In organising this seminar, talks of collaboration with the Melanesian Spearhead Group (MSG), an intergovernmental organization overseeing the Melanesian countries headquartered in Vanuatu, and the Pacific Community (SPC), an international development organisation overseeing the South Pacific countries, proceeded smoothly, and the seminar was co-hosted with these regional international organisations. In addition, three additional participants from Papua New Guinea were added through MSG's budget support.

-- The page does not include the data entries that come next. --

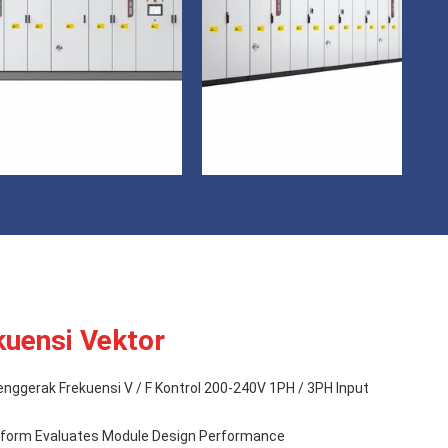
kuensi Vektor
enggerak Frekuensi V / F Kontrol 200-240V 1PH / 3PH Input
atform Evaluates Module Design Performance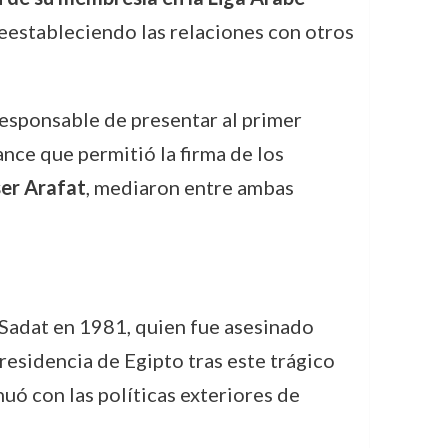
reestableciendo las relaciones con otros
responsable de presentar al primer
ance que permitió la firma de los
er Arafat
, mediaron entre ambas
-Sadat en 1981, quien fue asesinado
residencia de Egipto tras este trágico
ó con las políticas exteriores de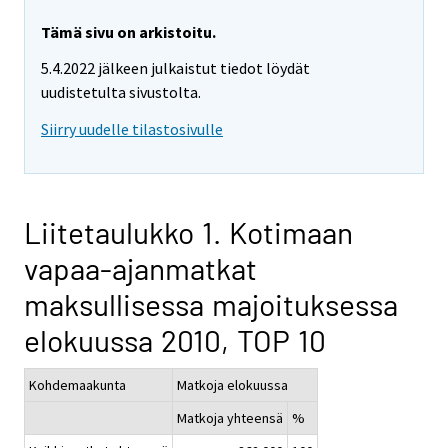
Tämä sivu on arkistoitu.
5.4.2022 jälkeen julkaistut tiedot löydät
uudistetulta sivustolta.
Siirry uudelle tilastosivulle
Liitetaulukko 1. Kotimaan
vapaa-ajanmatkat
maksullisessa majoituksessa
elokuussa 2010, TOP 10
Kohdemaakunta
Matkoja elokuussa
Matkoja yhteensä
%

The first day of the seminar included an opening speech by the Director General of the MSG, a presentation by the SPC on scaling-up strategies for CBFM, and presentations of activities on CBFM from each participating country. This was also published in the Vanuatu Daily Post, a Vanuatu newspaper. The link to the Vanuatu Daily Post article is:
On the second day, a field trip was planned to visit Emae Island, one of the pilot sites, but had to be cancelled due to an underwater volcanic eruption on neighbouring Epi Island the day before the visit. As someone who had visited Emae Island for five days the week before to prepare for the visit, I am very disappointed and more than that, I feel very sorry for the Emae Island community who had willingly accepted this field trip and had been making preparations for it. As an alternative, we invited the participants to visit Mangaliliu on Efate Island to see the community hatchery that the project had helped with the construction and past project activities. Representatives from Tonga's Fisheries Department looked with great emotion at the second generation of juvenile of giant clams, which were transplanted from Tonga to Vanuatu in 2007, and seemed to realise the importance of intra-regional cooperation.
On the third and fourth days, the Vanuatu version of the CBFM implementation guidelines and tool manual were introduced, followed by a lively discussion on advanced initiatives and case studies from the participating countries. For closing remarks, the Deputy DG of the MSG came and gave a speech despite the holiday. The four-day enriching programme ended successfully with a Kava, a traditional Vanuatu drink.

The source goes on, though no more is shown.